There has been a shift to the Ai accounts, they use Show HN less now. This started before dang's comment, I assume because they saw the earlier posts about the increase in quantity / decrease in quality.

I suspect that they are trying to fake engagement prior to making their first "show" post as well.

Jowsey an hour ago | parent | prev | next [-]

Agreed. This is becoming an issue, see also: https://news.ycombinator.com/item?id=47259308

orbital-decay 3 hours ago | parent | prev | next [-]

Funny enough I now involuntarily take RTFA as a slight slop signal, because all these accounts dutifully read the article before commenting, unlike most HNers who often respond to headlines.

vova_hn2 2 hours ago | parent | next [-]

First they claimed that if you use em dashes you are not human

And I did not speak out

Because I was not using em dashes

Then they claimed that if you're crammar is to gud you r not hmuan

And I did not spek aut

Because mi gramar sukcs

Then they claimed that if you actually read the article that you are trying to discuss you are not human...

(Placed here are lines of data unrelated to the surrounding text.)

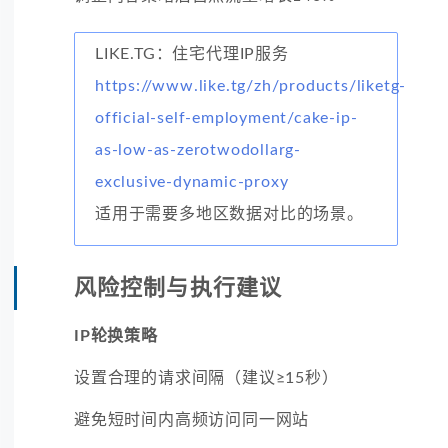
LIKE.TG：住宅代理IP服务
https://www.like.tg/zh/products/liketg-
official-self-employment/cake-ip-
as-low-as-zerotwodollarg-
exclusive-dynamic-proxy
适用于需要多地区数据对比的场景。
风险控制与执行建议
IP轮换策略
设置合理的请求间隔（建议≥15秒）
避免短时间内高频访问同一网站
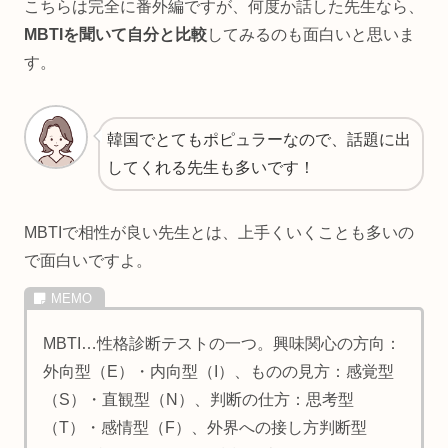
こちらは完全に番外編ですが、何度か話した先生なら、
MBTIを聞いて自分と比較
してみるのも面白いと思いま
す。
韓国でとてもポピュラーなので、話題に出
してくれる先生も多いです！
MBTIで相性が良い先生とは、上手くいくことも多いの
で面白いですよ。
MBTI…性格診断テストの一つ。興味関心の方向：
外向型（E）・内向型（I）、ものの見方：感覚型
（S）・直観型（N）、判断の仕方：思考型
（T）・感情型（F）、外界への接し方判断型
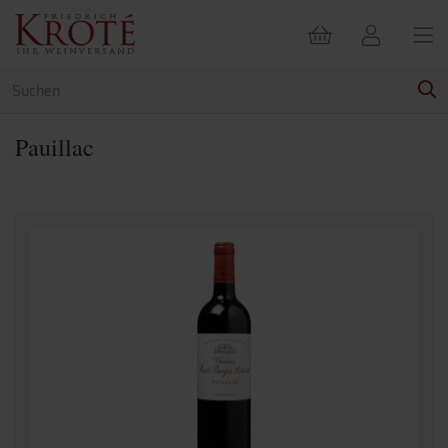
Pauillac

K0balt 2 hours ago | parent [-]

I’ve been rounded up for things I wrote two decades ago because of my em dashes lol. The pitchfork mentality gives me little hope for how things are going to go once we have hive mind AGI robots pervasive in society.

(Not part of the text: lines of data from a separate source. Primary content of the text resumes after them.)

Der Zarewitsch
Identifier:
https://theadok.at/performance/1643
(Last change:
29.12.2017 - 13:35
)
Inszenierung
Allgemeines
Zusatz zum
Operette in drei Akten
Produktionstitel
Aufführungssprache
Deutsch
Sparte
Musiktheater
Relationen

vova_hn2 2 hours ago | parent [-]

If I was operating a bot farm, at this point I would probably add some bots that go around and accuse legit human users (or just random users) of being bots.

Created confusion and frustration will make it much harder to separate signal from the noise for most people.

yorwba 3 hours ago | parent | prev | next [-]

Not all of them do: https://news.ycombinator.com/item?id=47335156 There are evidently lots of people experimenting with different botting setups. Some do better at blending in than others.

PeterHolzwarth 2 hours ago | parent [-]

Interesting - the account you mention, and the GP, are both doing replies that are themselves all about the same length, and also the same length between the two accounts. I get what you mean.

cubefox 3 hours ago | parent | prev [-]

Yeah. It correctly pointed out that the editorialized HN title is wrong, there is no 100B model.

nkohari 2 hours ago | parent | prev [-]

I would love to understand the thought process behind this. I'm sure it's a fun experiment, to see if it's possible and so on... but what tangible benefit could there be to burning tokens to spam comments on every post?

cyanydeez 2 hours ago | parent | prev | next [-]

Check out the new QWEN coder model.

Also, isnt there different affinities to 8bit vs 4bit for inferences

butILoveLife 3 hours ago | parent | prev [-]

>. I run quantized 70B models locally (M2 Max 96GB, llama.cpp + LiteLLM), and memory bandwidth is always the bottleneck.

I imagine you got 96gb because you thought you'd be running models locally? Did you not know the phrase Unified Memory is marketing speak?